I'd like to see the ribbons or medals before trying to figure out what combination of service might result in two long service awards  for Hunter, if that is the case. If so, it would likely be a complex calculation of Regular/Reserve service time with non-commissioned and commissioned service with wartime modifiers of counting applicable time.


----------



## Hunter (15 Jan 2012)

Hi everyone, thanks for the responses.  Here is a picture of his medals.


----------



## Blackadder1916 (16 Jan 2012)

A quick review of the medals

1939-45 Star
Atlantic Star
Defence Medal
Canadian Volunteer Service Medal
War Medal 1939-45
QE II Coronation Medal
Canadian Forces Decoration

The CD is a George VI issue so Cdr Hunter would probably have received it sometime between June 1951 (presentation of first CD to Viscount Alexander, the Governor-General) September 1951 (12th anniversary of him joining the RCNVR) and February 1954 (when the first batch of QE II CDs were struck).


----------



## aesop081 (16 Jan 2012)

Could be something as simple as the bar was presented but never mounted.


----------



## armyvern (16 Jan 2012)

CDN Aviator said:
			
		

> Could be something as simple as the bar was presented but never mounted.



That was a thought that I had too; my grandpa's 2nd bar was never mounted on his as he retired shortly afterwards and didn't feel the need for it.


----------



## Journeyman (16 Jan 2012)

I had the same thought, but only through personal experience. 

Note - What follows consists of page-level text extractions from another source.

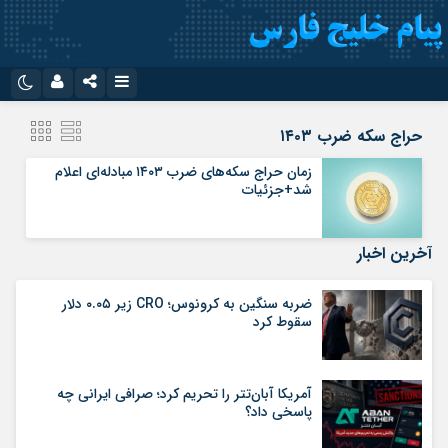
نام کاربری یا نشانی ایمیل
اینستاگرام
تلگرام
حراج سکه ضرب ۱۴۰۳
سروش
ایتا
زمان حراج سکه‌های ضرب ۱۴۰۳ مبادله‌ای اعلام
شد+جزئیات
رمز عبور
آپارات
اپلیکیشن
آخرین اخبار
مرا به خاطر بسپار
ضربه سنگین به کرونوس؛ CRO زیر ۰.۰۵ دلار
سقوط کرد
آمریکا آبان‌تتر را تحریم کرد؛ صرافی ایرانی چه
پاسخی داد؟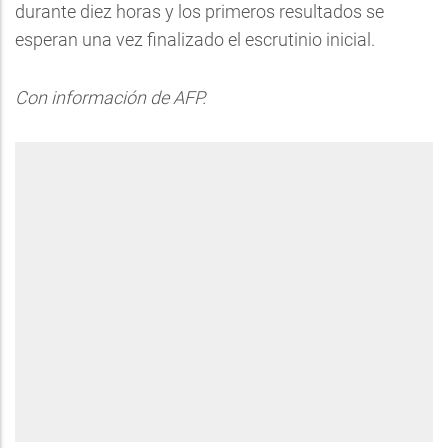
durante diez horas y los primeros resultados se
esperan una vez finalizado el escrutinio inicial.
Con información de AFP.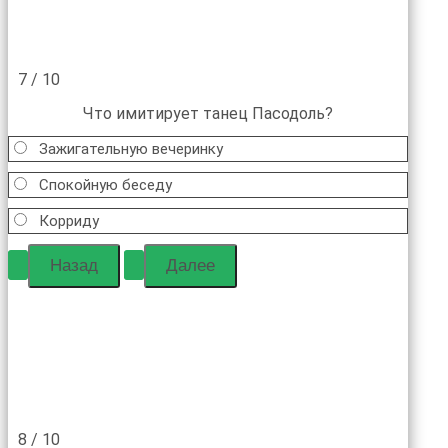
7 / 10
Что имитирует танец Пасодоль?
Зажигательную вечеринку
Спокойную беседу
Корриду
8 / 10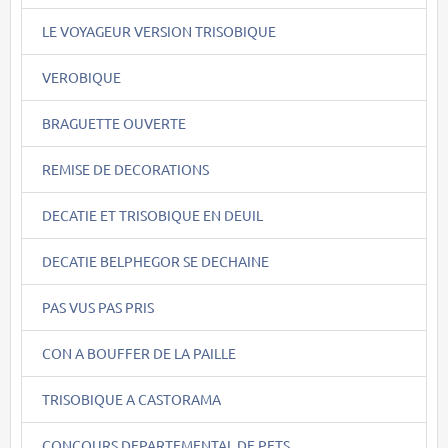
LE VOYAGEUR VERSION TRISOBIQUE
VEROBIQUE
BRAGUETTE OUVERTE
REMISE DE DECORATIONS
DECATIE ET TRISOBIQUE EN DEUIL
DECATIE BELPHEGOR SE DECHAINE
PAS VUS PAS PRIS
CON A BOUFFER DE LA PAILLE
TRISOBIQUE A CASTORAMA
CONCOURS DEPARTEMENTAL DE PETS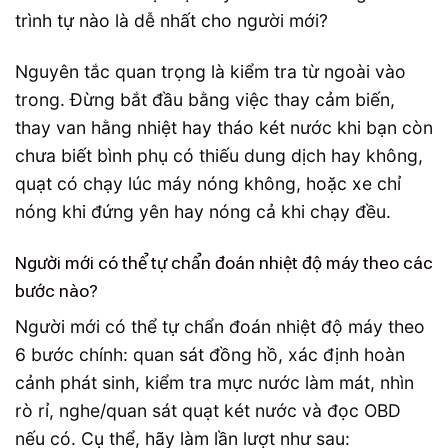
Nguyên tắc quan trọng là kiểm tra từ ngoài vào
trong. Đừng bắt đầu bằng việc thay cảm biến,
thay van hằng nhiệt hay tháo két nước khi bạn còn
chưa biết bình phụ có thiếu dung dịch hay không,
quạt có chạy lúc máy nóng không, hoặc xe chỉ
nóng khi đứng yên hay nóng cả khi chạy đều.
Người mới có thể tự chẩn đoán nhiệt độ máy theo các
bước nào?
Người mới có thể tự chẩn đoán nhiệt độ máy theo
6 bước chính: quan sát đồng hồ, xác định hoàn
cảnh phát sinh, kiểm tra mực nước làm mát, nhìn
rò rỉ, nghe/quan sát quạt két nước và đọc OBD
nếu có. Cụ thể, hãy làm lần lượt như sau:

I had one CD bar/rosette thrown into my mail slot, and _believe_ I've qualified for a second, but have nothing mounted anywhere (undress ribbons, DEU medals, Mess Kit miniatures), simply because I can't be bothered -- my deployments are the ones that matter to me; when the bar/shield for my Afghan medal arrived, it was mounted within the week.

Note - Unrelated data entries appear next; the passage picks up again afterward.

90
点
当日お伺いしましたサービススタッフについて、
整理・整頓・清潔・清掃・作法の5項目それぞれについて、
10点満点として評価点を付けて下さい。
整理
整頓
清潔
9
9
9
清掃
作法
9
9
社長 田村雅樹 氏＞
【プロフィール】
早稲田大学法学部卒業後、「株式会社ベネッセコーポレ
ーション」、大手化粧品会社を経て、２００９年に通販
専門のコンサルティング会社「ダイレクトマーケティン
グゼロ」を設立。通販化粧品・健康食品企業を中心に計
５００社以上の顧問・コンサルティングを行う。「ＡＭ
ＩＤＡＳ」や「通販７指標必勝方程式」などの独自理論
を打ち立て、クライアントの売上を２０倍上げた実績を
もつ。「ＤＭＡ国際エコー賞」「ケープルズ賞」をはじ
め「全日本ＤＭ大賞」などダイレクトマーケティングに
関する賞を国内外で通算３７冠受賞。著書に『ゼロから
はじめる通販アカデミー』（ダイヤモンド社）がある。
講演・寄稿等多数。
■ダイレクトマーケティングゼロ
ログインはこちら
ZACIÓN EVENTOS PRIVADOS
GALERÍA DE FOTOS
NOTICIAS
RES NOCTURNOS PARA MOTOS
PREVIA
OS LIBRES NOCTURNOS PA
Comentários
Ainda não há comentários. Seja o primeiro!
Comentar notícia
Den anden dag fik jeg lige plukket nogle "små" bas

That's just me though; YMMV   :dunno:


----------



## Pusser (16 Jan 2012)

Sometimes we don't give enough credit to the CD or its bars (e.g. in Halifax we called it the Parking Medal because you needed 12 years service to get a parking pass).  Yes, deployments are important and noteworthy achievements, but so are 12 years of unlimited liability.  Do the folks who don't bother to mount the CD or its bars because their tour medals are the ones that matter feel that their time at home is wasted?  Even if one has never deployed, is not 12 years of supporting operations at home and preparing to deploy, if required, noteworthy?  The folks at home aren't sitting around eating bon bons.  They're often working their butts off to ensure we can deploy forces around the world.  It is disrespectful to imply that tour medals are more important than the CD. All honours matter and should be treated with respect, which includes mounting and wearing properly in a timely fashion.


----------



## Journeyman (16 Jan 2012)

Pusser said:
			
		

> It is disrespectful to imply that tour medals are more important than the CD.


In no way did I imply it; I came right out and stated that, _to me_, my tour medals are more important. Please feel free to cherish any Regal Jubilee or Peacekeeping Service Medal you may have, as you see fit.

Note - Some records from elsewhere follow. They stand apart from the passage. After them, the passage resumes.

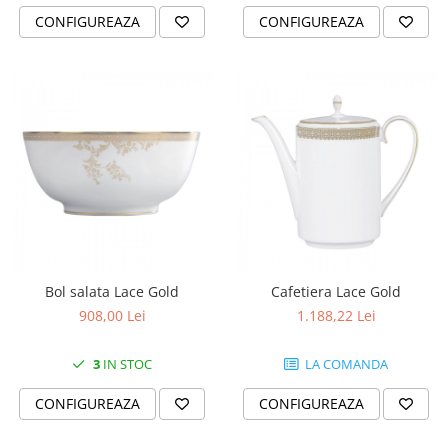
MORRIS&AMP;CO
CONFIGUREAZA
CONFIGUREAZA
KINGSLEY
SERENDIPITY GOLD
SERENDIPITY PLATINUM
CHELSEA
MEDICEA
CELESTIAL
PATCHWORK WILLOW
BLUE LILY
HIBISCUS
SWAN
Bol salata Lace Gold
Cafetiera Lace Gold
FLORENTINE TURQUOISE
908,00 Lei
1.188,22 Lei
ANTHEMION GREY
ORCHARD
3
IN STOC
LA COMANDA
CREATURES OF CURIOSITY
CONFIGUREAZA
CONFIGUREAZA
JARDIN
RENAISSANCE RED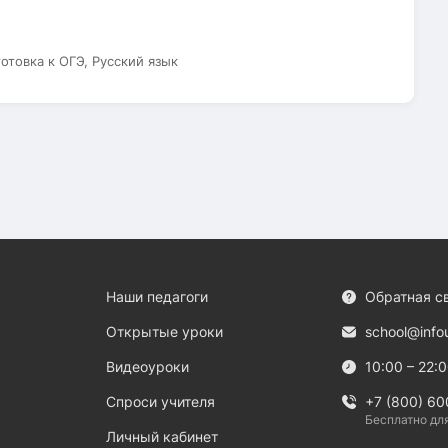
готовка к ОГЭ, Русский язык
Наши педагоги
Обратная с
Открытые уроки
school@info
Видеоуроки
10:00 – 22:
Спроси учителя
+7 (800) 60
Бесплатно дл
Личный кабинет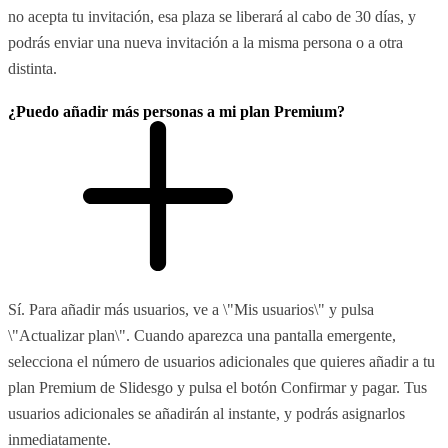
no acepta tu invitación, esa plaza se liberará al cabo de 30 días, y
podrás enviar una nueva invitación a la misma persona o a otra
distinta.
¿Puedo añadir más personas a mi plan Premium?
Sí. Para añadir más usuarios, ve a \"Mis usuarios\" y pulsa
\"Actualizar plan\". Cuando aparezca una pantalla emergente,
selecciona el número de usuarios adicionales que quieres añadir a tu
plan Premium de Slidesgo y pulsa el botón Confirmar y pagar. Tus
usuarios adicionales se añadirán al instante, y podrás asignarlos
inmediatamente.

I suggest, however, that since my comment was tied to this particular discussion, that you start another thread for self-righteous hand-wringing, rather than derailing this one.    :nod:


----------



## Pusser (17 Jan 2012)

Journeyman said:
			
		

> In no way did I imply it; I came right out and stated that, _to me_, my tour medals are more important. Please feel free to cherish any Regal Jubilee or Peacekeeping Service Medal you may have, as you see fit.
> 
> I suggest, however, that since my comment was tied to this particular discussion, that you start another thread for self-righteous hand-wringing, rather than derailing this one.    :nod:



Perhaps you ought to re-read what you said.  I didn't lead the charge down this rabbit hole - you did.  You showed disrespect to the CD and other honours in a discussion about the CD and so I said something.  Never pass a fault.


----------



## Journeyman (17 Jan 2012)

:boring:

It had been mentioned that, hypothetically, perhaps he had simply not mounted the bars. I confirmed an occurrence from personal experience.


----------



## Pusser (17 Jan 2012)

You could have done that without taking a shot at the honour itself.


----------



## Hunter (17 Jan 2012)

SO ANYHOW...thanks all for your answers to my question!


----------